● Your task: What you return should be each line of the data containing the string "bakmalı".

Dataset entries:

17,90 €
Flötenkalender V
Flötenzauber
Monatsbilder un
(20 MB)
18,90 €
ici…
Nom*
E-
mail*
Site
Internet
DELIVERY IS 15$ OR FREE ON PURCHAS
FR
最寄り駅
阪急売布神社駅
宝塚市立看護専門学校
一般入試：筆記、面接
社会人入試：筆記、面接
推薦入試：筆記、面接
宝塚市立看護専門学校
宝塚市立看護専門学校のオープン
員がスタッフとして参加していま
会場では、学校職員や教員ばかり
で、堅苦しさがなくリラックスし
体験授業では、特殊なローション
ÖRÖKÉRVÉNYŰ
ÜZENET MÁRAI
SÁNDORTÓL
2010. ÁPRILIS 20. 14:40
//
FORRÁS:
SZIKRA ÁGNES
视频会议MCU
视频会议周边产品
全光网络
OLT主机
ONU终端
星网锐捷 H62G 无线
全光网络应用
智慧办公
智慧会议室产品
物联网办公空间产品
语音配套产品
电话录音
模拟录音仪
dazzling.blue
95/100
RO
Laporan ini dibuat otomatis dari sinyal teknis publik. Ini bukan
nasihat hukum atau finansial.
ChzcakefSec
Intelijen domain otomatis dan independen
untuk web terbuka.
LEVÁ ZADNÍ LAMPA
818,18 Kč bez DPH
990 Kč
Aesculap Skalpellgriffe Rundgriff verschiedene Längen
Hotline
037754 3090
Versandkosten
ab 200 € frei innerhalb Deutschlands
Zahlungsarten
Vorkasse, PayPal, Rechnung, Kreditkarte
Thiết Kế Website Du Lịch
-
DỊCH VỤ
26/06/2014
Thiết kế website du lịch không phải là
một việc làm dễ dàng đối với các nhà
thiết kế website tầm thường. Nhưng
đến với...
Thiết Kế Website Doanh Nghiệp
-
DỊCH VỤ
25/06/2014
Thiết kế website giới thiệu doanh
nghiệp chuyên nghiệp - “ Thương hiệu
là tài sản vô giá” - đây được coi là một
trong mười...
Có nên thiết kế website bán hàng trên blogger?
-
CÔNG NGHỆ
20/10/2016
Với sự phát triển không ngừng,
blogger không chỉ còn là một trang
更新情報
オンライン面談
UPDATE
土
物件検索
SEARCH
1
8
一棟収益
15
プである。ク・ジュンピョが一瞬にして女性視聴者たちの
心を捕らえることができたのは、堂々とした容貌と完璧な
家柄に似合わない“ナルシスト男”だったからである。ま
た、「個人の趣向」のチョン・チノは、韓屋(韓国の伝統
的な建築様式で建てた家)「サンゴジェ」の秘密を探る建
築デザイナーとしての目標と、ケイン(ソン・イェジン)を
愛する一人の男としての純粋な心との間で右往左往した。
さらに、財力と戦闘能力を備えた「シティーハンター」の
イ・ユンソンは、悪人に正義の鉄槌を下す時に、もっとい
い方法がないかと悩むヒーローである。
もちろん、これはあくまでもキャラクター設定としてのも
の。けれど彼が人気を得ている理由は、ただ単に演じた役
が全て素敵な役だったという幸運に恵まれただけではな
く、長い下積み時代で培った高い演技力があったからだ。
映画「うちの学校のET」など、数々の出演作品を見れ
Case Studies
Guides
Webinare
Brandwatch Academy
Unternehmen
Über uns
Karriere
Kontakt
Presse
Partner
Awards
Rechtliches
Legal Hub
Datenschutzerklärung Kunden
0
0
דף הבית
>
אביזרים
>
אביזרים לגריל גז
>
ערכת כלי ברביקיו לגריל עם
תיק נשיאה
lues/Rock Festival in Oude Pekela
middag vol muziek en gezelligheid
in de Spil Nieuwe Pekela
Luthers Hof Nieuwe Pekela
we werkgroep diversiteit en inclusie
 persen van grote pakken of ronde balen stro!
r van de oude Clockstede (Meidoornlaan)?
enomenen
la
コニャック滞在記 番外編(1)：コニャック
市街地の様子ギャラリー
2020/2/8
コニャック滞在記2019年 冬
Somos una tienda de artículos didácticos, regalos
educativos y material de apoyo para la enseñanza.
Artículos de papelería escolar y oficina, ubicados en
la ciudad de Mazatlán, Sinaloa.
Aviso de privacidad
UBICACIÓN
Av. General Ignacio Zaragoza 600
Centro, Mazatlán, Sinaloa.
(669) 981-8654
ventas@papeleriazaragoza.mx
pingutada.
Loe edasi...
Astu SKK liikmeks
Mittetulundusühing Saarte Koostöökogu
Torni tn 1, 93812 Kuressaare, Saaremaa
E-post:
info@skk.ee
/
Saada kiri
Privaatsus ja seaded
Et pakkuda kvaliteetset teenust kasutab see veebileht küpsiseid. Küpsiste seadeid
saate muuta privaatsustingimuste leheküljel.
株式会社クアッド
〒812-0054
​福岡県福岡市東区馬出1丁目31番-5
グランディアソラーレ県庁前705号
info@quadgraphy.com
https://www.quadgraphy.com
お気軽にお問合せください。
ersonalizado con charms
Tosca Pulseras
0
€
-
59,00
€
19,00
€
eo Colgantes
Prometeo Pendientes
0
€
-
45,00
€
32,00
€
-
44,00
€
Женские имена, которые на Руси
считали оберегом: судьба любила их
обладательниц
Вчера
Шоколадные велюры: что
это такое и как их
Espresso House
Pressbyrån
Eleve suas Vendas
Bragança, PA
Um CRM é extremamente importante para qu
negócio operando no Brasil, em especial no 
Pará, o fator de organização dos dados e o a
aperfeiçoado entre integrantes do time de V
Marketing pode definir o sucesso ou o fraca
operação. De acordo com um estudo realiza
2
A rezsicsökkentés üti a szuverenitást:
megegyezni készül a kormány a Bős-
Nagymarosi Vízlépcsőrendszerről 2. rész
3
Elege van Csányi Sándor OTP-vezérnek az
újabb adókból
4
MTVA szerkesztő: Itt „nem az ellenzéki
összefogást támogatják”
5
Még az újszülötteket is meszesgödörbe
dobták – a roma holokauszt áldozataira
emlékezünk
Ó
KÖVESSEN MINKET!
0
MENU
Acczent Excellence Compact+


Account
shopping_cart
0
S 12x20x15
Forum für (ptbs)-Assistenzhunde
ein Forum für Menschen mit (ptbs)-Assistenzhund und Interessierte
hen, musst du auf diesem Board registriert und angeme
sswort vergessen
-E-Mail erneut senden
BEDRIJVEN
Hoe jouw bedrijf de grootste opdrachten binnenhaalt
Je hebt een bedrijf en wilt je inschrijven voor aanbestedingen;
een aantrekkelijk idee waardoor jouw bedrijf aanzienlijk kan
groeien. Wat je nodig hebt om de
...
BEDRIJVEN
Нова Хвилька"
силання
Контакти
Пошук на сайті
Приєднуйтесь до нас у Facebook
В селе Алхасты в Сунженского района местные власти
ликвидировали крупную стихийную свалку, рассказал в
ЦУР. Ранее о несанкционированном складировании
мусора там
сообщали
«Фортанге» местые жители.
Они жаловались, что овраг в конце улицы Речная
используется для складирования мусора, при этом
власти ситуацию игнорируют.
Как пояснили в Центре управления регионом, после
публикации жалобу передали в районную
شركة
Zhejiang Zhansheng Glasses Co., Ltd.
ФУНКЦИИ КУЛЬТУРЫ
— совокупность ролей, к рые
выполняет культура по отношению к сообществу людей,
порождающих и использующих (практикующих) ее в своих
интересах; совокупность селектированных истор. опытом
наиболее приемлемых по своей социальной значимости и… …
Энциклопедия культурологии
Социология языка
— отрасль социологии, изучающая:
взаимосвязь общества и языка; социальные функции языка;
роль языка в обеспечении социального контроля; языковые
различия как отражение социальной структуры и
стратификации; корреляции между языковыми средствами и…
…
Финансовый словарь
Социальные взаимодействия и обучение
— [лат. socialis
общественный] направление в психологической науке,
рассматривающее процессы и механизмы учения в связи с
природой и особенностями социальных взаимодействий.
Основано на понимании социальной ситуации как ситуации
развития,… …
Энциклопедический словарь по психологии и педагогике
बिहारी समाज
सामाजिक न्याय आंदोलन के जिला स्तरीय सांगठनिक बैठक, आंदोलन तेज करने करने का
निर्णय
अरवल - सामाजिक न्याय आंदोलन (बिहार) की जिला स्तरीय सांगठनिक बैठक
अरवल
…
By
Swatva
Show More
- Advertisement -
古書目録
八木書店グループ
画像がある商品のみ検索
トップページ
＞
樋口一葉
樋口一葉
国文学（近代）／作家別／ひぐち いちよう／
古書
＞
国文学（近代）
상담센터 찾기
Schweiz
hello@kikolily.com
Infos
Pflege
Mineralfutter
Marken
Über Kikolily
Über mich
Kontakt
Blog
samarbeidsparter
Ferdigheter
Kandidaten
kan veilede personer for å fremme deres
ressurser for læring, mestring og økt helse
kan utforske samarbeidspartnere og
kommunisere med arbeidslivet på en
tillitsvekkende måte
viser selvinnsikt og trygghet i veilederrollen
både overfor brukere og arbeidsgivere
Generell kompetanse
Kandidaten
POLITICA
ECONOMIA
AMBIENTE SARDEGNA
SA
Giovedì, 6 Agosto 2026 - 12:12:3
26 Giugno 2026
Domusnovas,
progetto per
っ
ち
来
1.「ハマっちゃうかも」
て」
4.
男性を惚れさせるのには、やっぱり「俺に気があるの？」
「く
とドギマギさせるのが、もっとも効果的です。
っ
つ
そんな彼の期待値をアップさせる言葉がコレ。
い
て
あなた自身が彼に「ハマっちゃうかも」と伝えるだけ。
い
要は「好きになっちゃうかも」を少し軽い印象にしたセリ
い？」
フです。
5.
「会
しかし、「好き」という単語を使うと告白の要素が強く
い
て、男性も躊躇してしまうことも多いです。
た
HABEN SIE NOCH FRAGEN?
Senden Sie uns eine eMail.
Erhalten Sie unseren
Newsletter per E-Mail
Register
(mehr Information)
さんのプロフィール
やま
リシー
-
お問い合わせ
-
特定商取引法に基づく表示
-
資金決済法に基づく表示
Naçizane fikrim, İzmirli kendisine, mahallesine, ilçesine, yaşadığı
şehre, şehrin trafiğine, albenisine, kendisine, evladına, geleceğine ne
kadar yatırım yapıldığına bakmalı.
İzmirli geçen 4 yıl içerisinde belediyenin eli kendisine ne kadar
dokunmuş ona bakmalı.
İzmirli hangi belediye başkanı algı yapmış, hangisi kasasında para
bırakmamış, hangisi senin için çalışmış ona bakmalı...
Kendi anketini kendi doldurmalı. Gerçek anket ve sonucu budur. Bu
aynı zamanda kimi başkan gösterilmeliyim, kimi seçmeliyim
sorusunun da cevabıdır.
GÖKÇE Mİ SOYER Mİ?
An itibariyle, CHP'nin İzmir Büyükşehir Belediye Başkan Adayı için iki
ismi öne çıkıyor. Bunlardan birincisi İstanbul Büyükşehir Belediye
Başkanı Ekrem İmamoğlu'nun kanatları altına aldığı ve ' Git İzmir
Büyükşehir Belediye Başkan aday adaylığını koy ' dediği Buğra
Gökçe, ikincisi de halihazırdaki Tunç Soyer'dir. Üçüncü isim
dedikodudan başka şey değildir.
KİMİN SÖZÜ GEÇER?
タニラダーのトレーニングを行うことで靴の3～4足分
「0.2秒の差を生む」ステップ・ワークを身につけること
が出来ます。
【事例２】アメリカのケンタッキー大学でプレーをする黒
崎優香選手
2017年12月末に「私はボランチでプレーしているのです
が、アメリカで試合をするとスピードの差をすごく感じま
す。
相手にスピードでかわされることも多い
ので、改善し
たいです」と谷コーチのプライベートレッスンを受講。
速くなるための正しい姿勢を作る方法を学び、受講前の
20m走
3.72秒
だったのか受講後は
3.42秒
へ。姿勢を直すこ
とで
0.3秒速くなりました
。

● Response box:
kadar yatırım yapıldığına bakmalı.
dokunmuş ona bakmalı.
bırakmamış, hangisi senin için çalışmış ona bakmalı...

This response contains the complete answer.